Gov. Abbott issued an Executive Order July 28 restricting ground transportation of migrants who pose a risk of carrying COVID-19 into Texas communities. The Executive Order also directed the Texas Department of Public Safety (DPS) to stop any vehicle upon reasonable suspicion of such violation and reroute such vehicles back to its point of origin or a port of entry. DPS also has the authority to impound a vehicle that violates the Executive Order. 

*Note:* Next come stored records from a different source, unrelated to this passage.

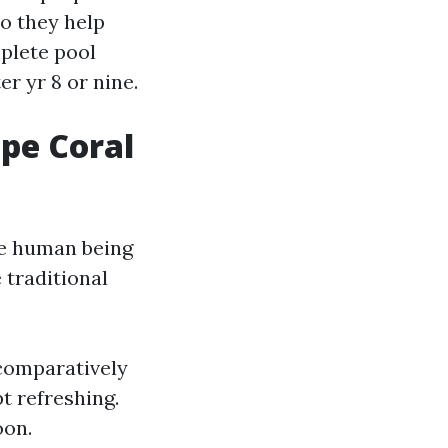
so they help
plete pool
r yr 8 or nine.
ape Coral
nce human being
 traditional
 comparatively
pt refreshing.
oon.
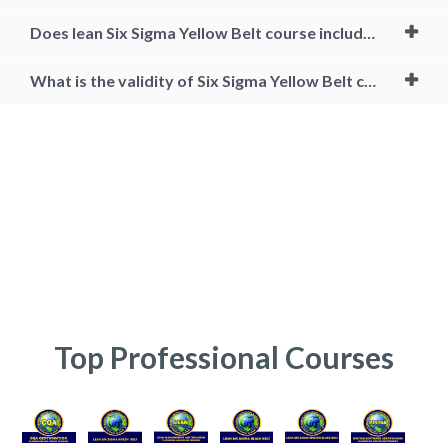
Does lean Six Sigma Yellow Belt course include projects?
What is the validity of Six Sigma Yellow Belt certification?
Certified Six Sigma Yellow Belt Training, lean six sigma yellow belt
certification cost, lean six sigma yellow belt online, lean six sigma
yellow belt course, six sigma yellow belt free, six sigma certification
online india, six sigma course cost, online business courses with
certificates, six sigma yellow belt projects, six sigma yellow belt course
content, Six Sigma Yellow Belt Certification CSSYB, Lean Six Sigma
Yellow Belt training, Six Sigma Certification Course, Lean Six Sigma
Yellow Belt Course, Yellow Belt Certification, Six Sigma Yellow Belt,
Certified Six Sigma Yellow Belt Training
Top Professional Courses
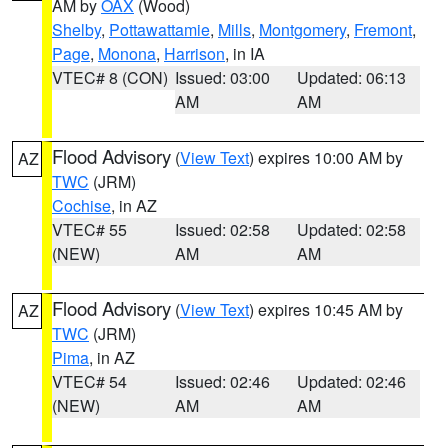
AM by
OAX
(Wood)
Shelby
,
Pottawattamie
,
Mills
,
Montgomery
,
Fremont
,
Page
,
Monona
,
Harrison
, in IA
VTEC# 8 (CON)
Issued: 03:00
Updated: 06:13
AM
AM
Flood Advisory
(
View Text
) expires 10:00 AM by
AZ
TWC
(JRM)
Cochise
, in AZ
VTEC# 55
Issued: 02:58
Updated: 02:58
(NEW)
AM
AM
Flood Advisory
(
View Text
) expires 10:45 AM by
AZ
TWC
(JRM)
Pima
, in AZ
VTEC# 54
Issued: 02:46
Updated: 02:46
(NEW)
AM
AM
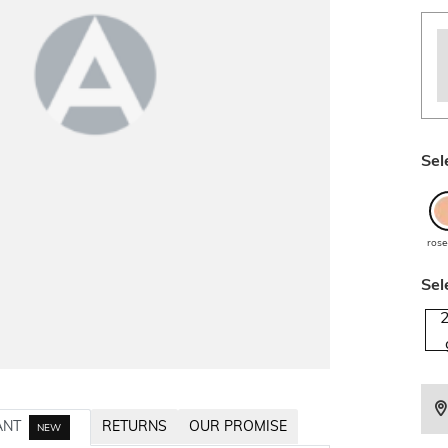
Sel
rose
Sel
ANT
RETURNS
OUR PROMISE
NEW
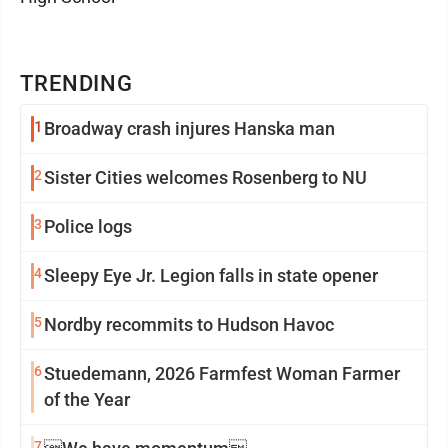
TRENDING
1
Broadway crash injures Hanska man
2
Sister Cities welcomes Rosenberg to NU
3
Police logs
4
Sleepy Eye Jr. Legion falls in state opener
5
Nordby recommits to Hudson Havoc
6
Stuedemann, 2026 Farmfest Woman Farmer
of the Year
7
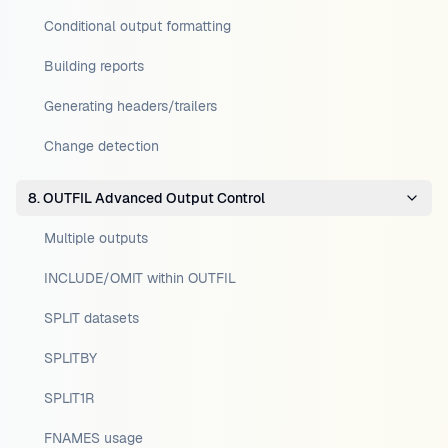
Conditional output formatting
Building reports
Generating headers/trailers
Change detection
8. OUTFIL Advanced Output Control
Multiple outputs
INCLUDE/OMIT within OUTFIL
SPLIT datasets
SPLITBY
SPLIT1R
FNAMES usage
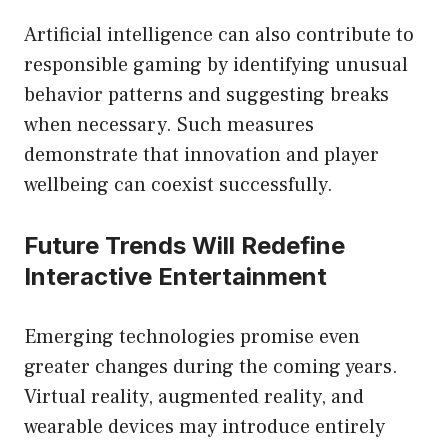
Artificial intelligence can also contribute to
responsible gaming by identifying unusual
behavior patterns and suggesting breaks
when necessary. Such measures
demonstrate that innovation and player
wellbeing can coexist successfully.
Future Trends Will Redefine
Interactive Entertainment
Emerging technologies promise even
greater changes during the coming years.
Virtual reality, augmented reality, and
wearable devices may introduce entirely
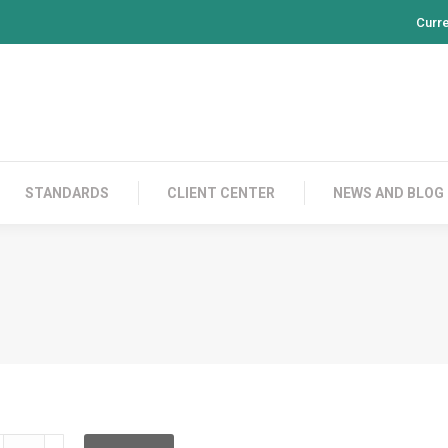
Curr
PRODUCTS
CONTACT US
STANDARDS
CL
STANDARDS
CLIENT CENTER
NEWS AND BLOG
DRPFF12BA001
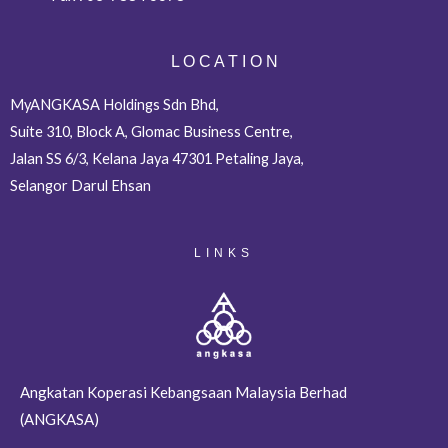
L O C A T I O N
MyANGKASA Holdings Sdn Bhd,
Suite 310, Block A, Glomac Business Centre,
Jalan SS 6/3, Kelana Jaya 47301 Petaling Jaya,
Selangor Darul Ehsan
LINKS
Angkatan Koperasi Kebangsaan Malaysia Berhad
(ANGKASA)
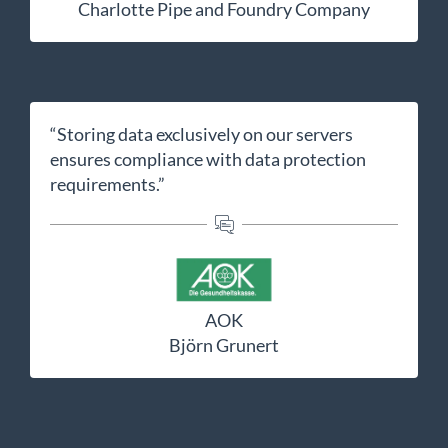
Charlotte Pipe and Foundry Company
“Storing data exclusively on our servers
ensures compliance with data protection
requirements.”
AOK
Björn Grunert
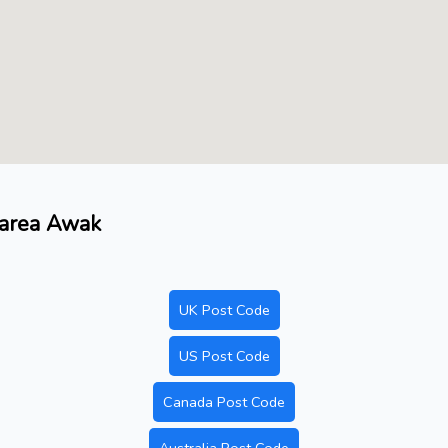
 area Awak
UK Post Code
US Post Code
Canada Post Code
Australia Post Code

"The dramatic rise in unlawful border crossings has also led to a dramatic rise in COVID-19 cases among unlawful migrants who have made their way into our state, and we must do more to protect Texans from this virus and reduce the burden on our communities," Abbott said. "This Executive Order will reduce the risk of COVID-19 exposure in our communities." 

But Catholic Charities says the order will have the opposite effect.

“It means that young families, pregnant mothers, and single women crossing the border may lose access to food, clothing, a place to rest, and a free COVID test,” said Becket, the religious liberty law firm representing Catholic Charities. “Local Texas communities may also lose a critical partner in preventing the spread of COVID in their community.”

“Caring for the stranger in need has always been at the core of the Catholic faith,” said Eric Rassbach, vice president and senior counsel at Becket. “This order solves nothing and wrongfully endangers Catholic Charities’ religious mission to care for migrants.”

Catholic Charities tests all migrants who arrive at the respite center for COVID-19; those who test negative are served onsite, while those who test positive are transported to one of several hotels contracted by Catholic Charities or the City of McAllen to serve as a place to quarantine. If the respite center could no longer engage in its ministry, migrants would be dropped by federal border patrol agents at bus stations in the local community without receiving a COVID test, increasing the likelihood of community spread.

“We want to stop the spread of COVID-19 as much as the state does,” said Bishop Daniel E. Flores of Brownsville, Texas. “But for that to happen, we need the government to let us do what Christ called us to do: minister to the strangers among us in their time of distress.”

A hearing on the case was held Friday morning in El Paso federal district court.